The book draws upon a plethora of literary scholars to argue that in the collective American consciousness, the frontier has served to “separate the USA from global imperial history, marking it as an exceptional national experiment.” One of these critics goes on to say, “If there is a single metanarrative that can be derived from the diverse iterations of frontier experience in U.S. literature … it is that the frontier performs the settler culture’s failure of thought, the paralysis of its imagination in the face of facts too threatening, experiences too rare.” The crux of such revisionist logic implies the basis for American exceptionalism lies in our ignorance, which is a dubious assertion at best.

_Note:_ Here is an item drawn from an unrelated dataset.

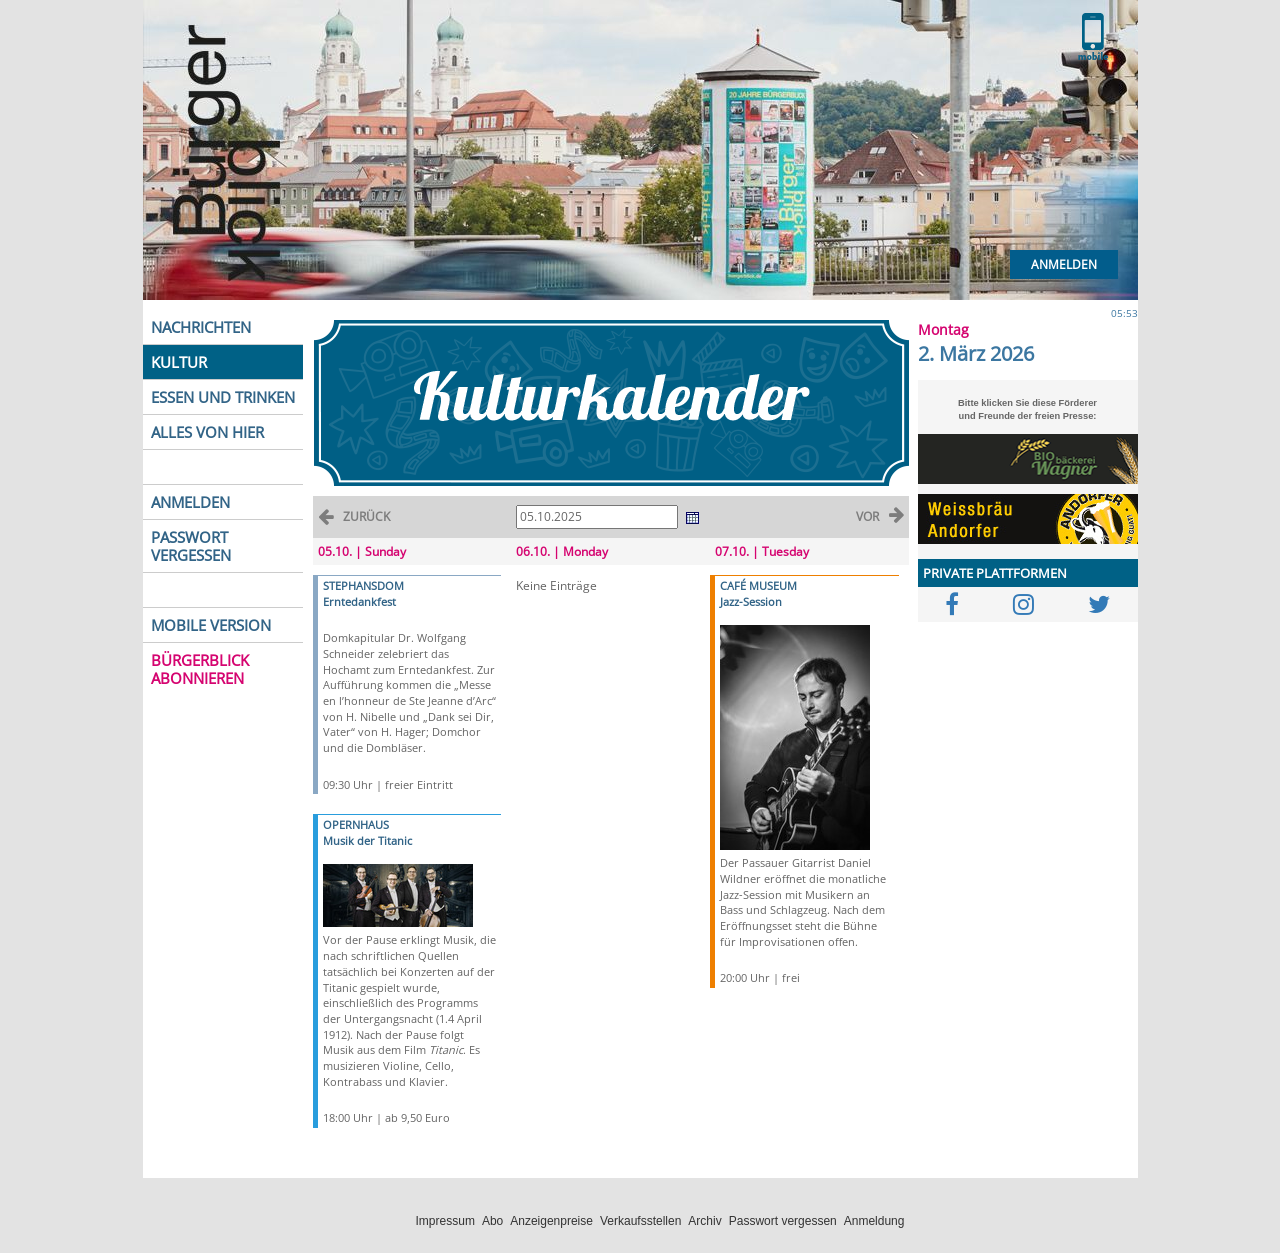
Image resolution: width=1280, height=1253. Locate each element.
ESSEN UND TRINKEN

One of the literary “progressives” Kollin cites asserts that the “‘ideas of the Indian’ have frequently operated as ‘the contagion’ through which an American Empire ‘orders the places of peoples within its purview.’ … The colonizing power ‘replicates itself by transforming those to be colonized into ‘Indians’ through continual reiterations of pioneer logics,’” and demonstrates monolithic thinking and overreach in terms of explaining what actually transpired. Sure, these notions may inform thinking on some level, but are we to believe so much of what America does in the world today is driven by manifest destiny writ large?

The primary difficulty with the work is it tries to encapsulate too much under one canopy, leaving this reader with a sense that she is onto something, along a fringe but nothing central, to explaining American exceptionalism or its policies, such as the so-called Global War on Terrorism (GWOT). Undoubtedly, GWOT has been a mixed bag in terms of arresting the dangers of radical Islam. It has at times been executed with deadly efficiency; at other times, with a cultural clumsiness that defies logic. Kollin is right to call out the multicultural influences that fed, and continues to feed, “the Western.” However, her theorizing is predicated on a very broad notion of what constitutes a western, and this detracts from her theory’s elegance and utility.

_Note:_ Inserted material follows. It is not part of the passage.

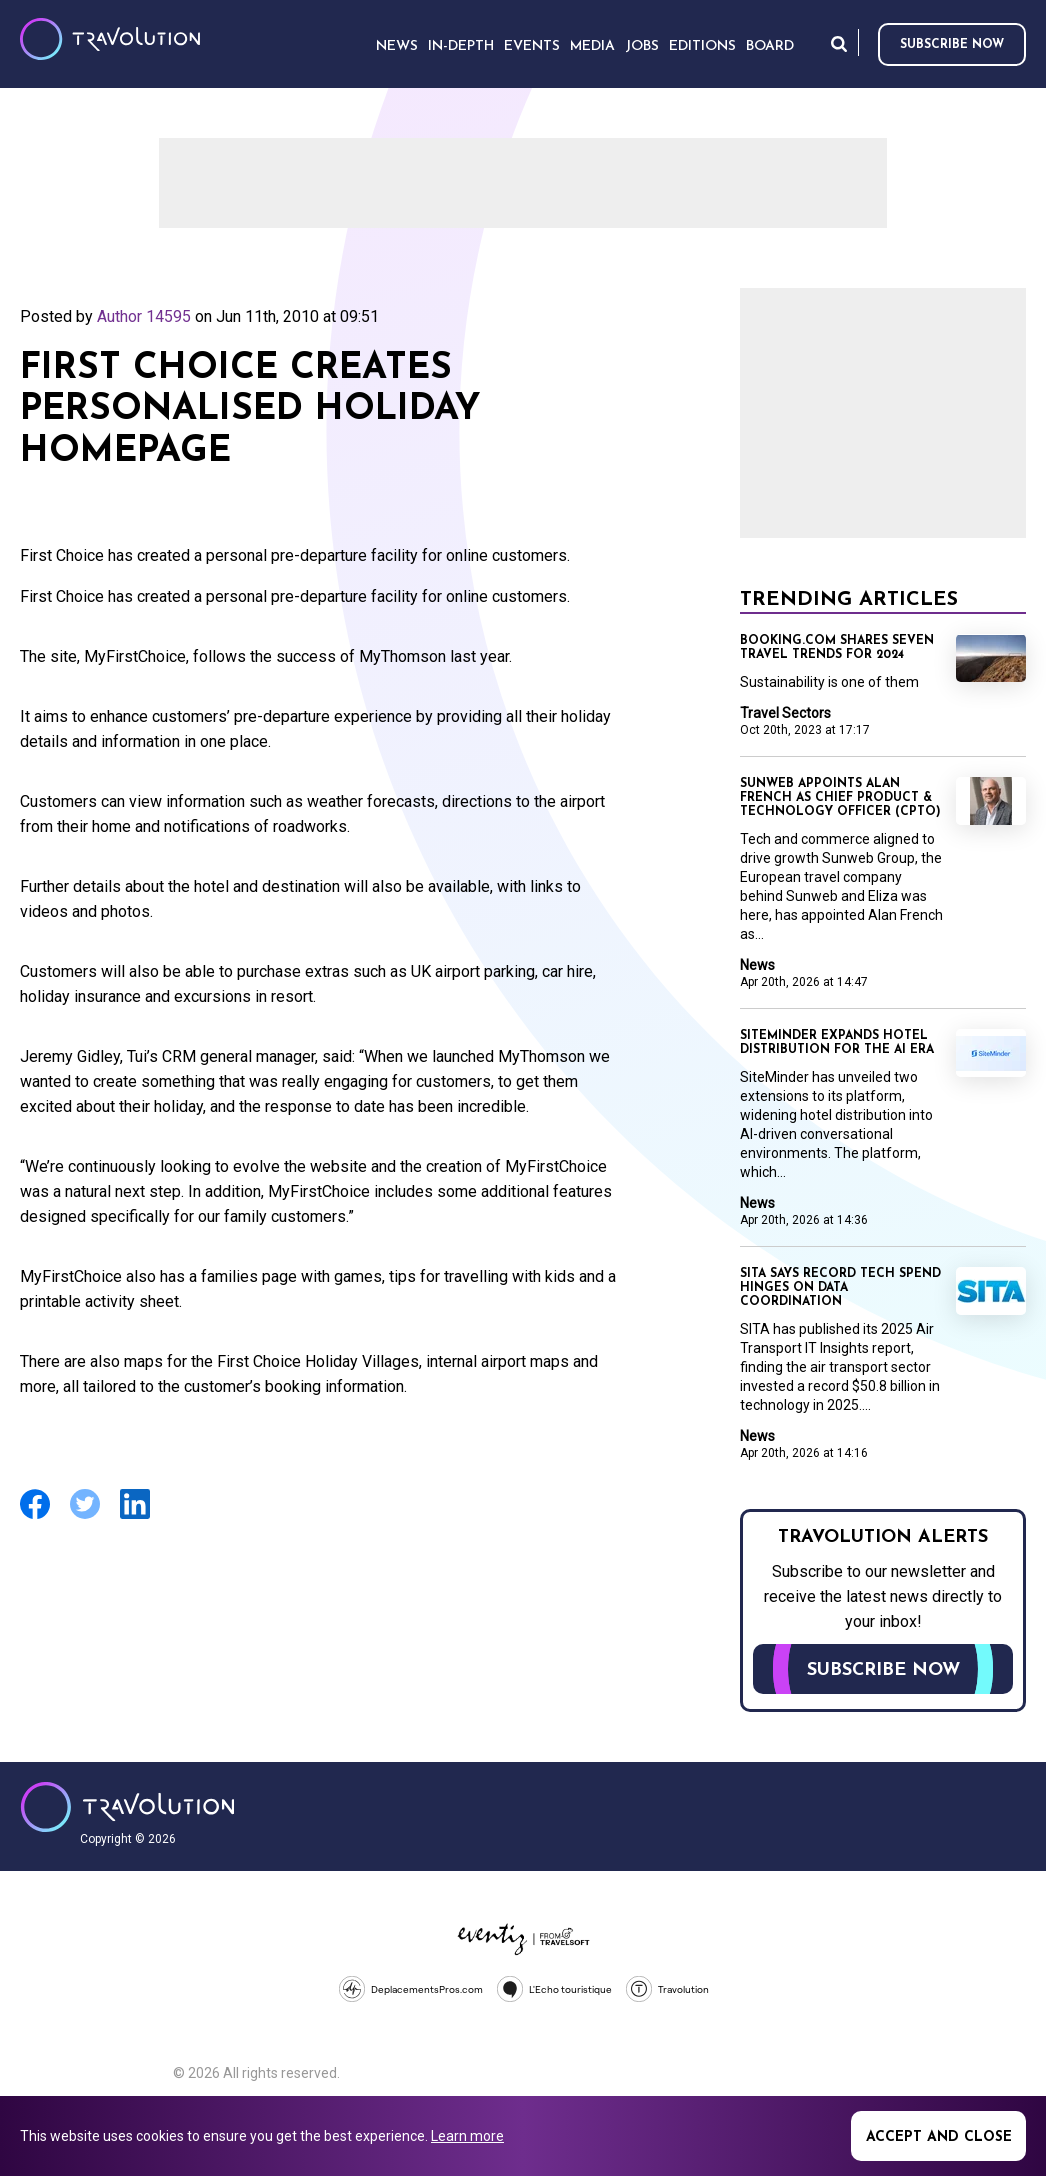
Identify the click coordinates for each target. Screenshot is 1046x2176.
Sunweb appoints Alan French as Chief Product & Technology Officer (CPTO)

The dust jacket is replete with glowing praise for the work—“Groundbreaking in its analysis … nuanced and brilliant … exuberant”—and it is surely heartfelt, but the range of solicited opinion is fairly narrow and appears self-serving. One could argue who better to critique the work than those in the field, but that is precisely a weakness of the book; it presumes too much and attempts to corral various themes in one explanatory exposé. The fundamental problem is that there is no singular western.

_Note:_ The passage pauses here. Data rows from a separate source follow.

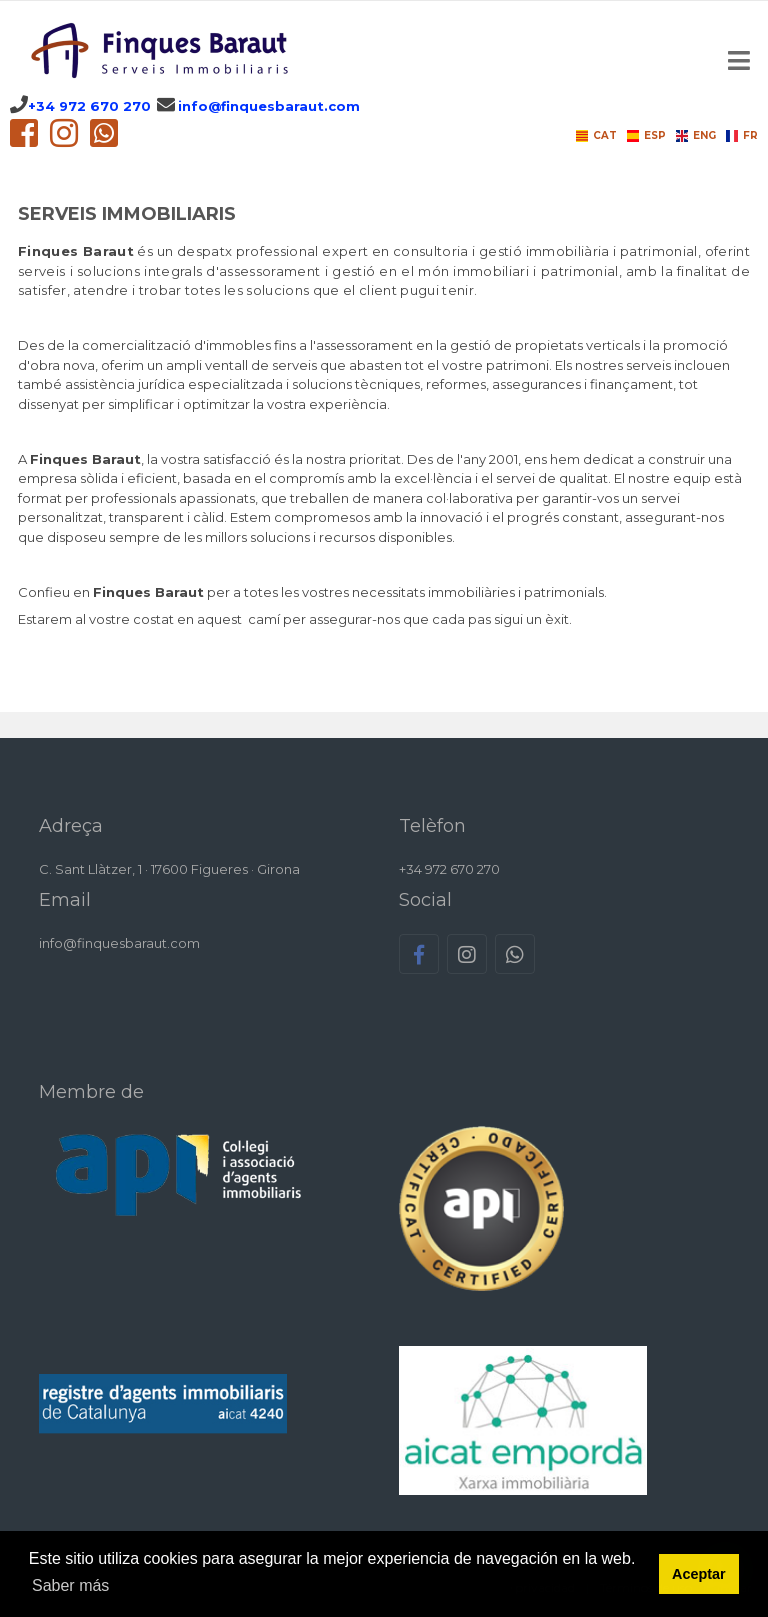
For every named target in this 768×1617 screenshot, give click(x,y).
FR (742, 136)
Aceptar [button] (699, 1574)
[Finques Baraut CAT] (163, 50)
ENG (696, 136)
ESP (646, 136)
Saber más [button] (70, 1585)
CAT (596, 136)
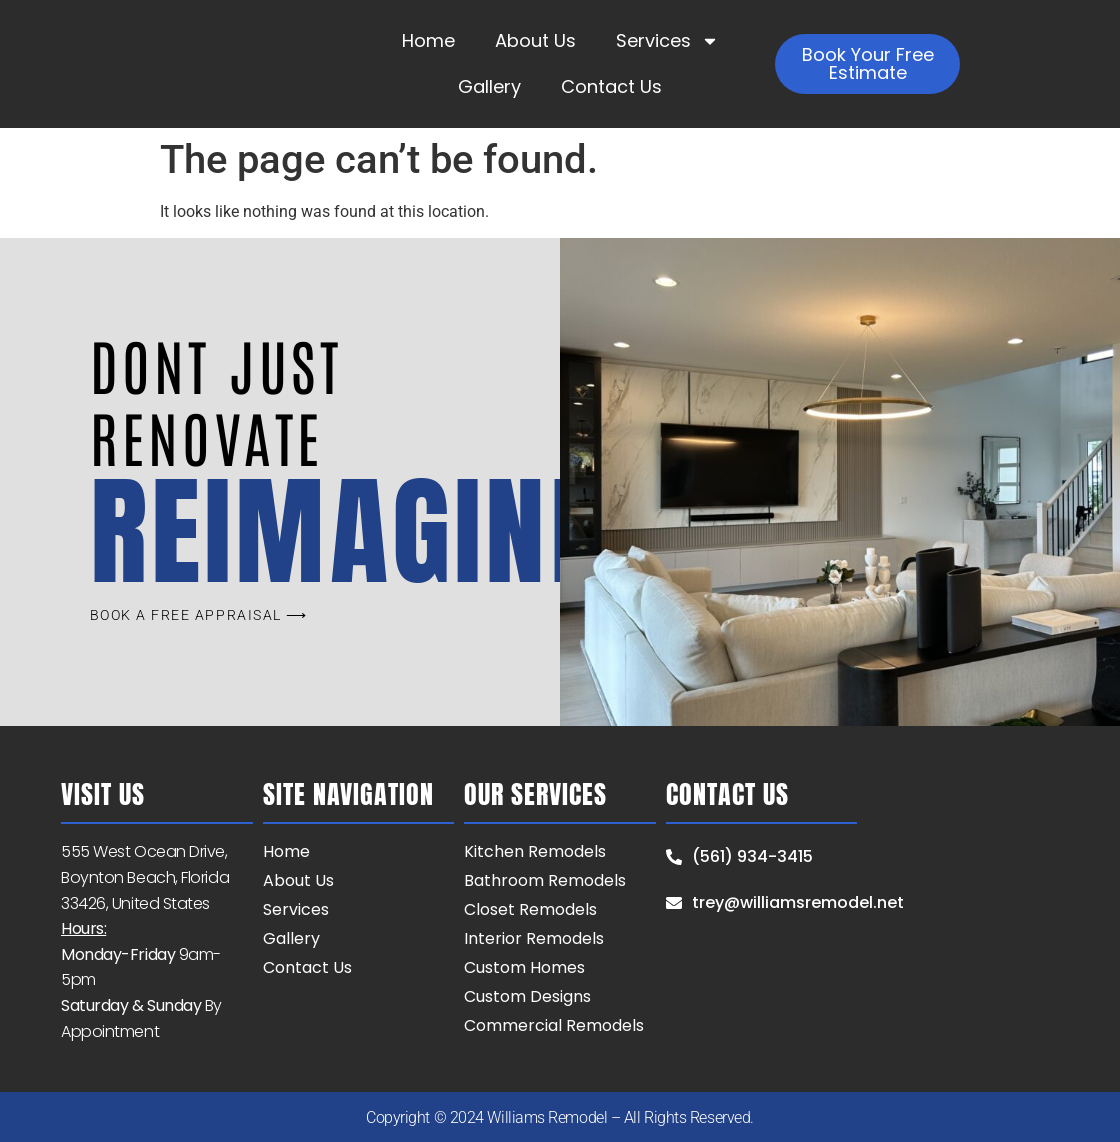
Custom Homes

In terms of the books usefulness for those learning to understand the Middle East or American framing of the issues involved, there are more helpful texts. One book that comes to mind is Raphael Patai’s The Arab Mind. It is dated and not the final word on the subject, and maybe overly reductionist, but it is a good primer nonetheless and should, at the very least, be read ahead of this publication. It is doubtful military professionals will find much of practical use in this text, but that should not deter us from continually hunting for golden nuggets outside the narrow lane of military-themed works.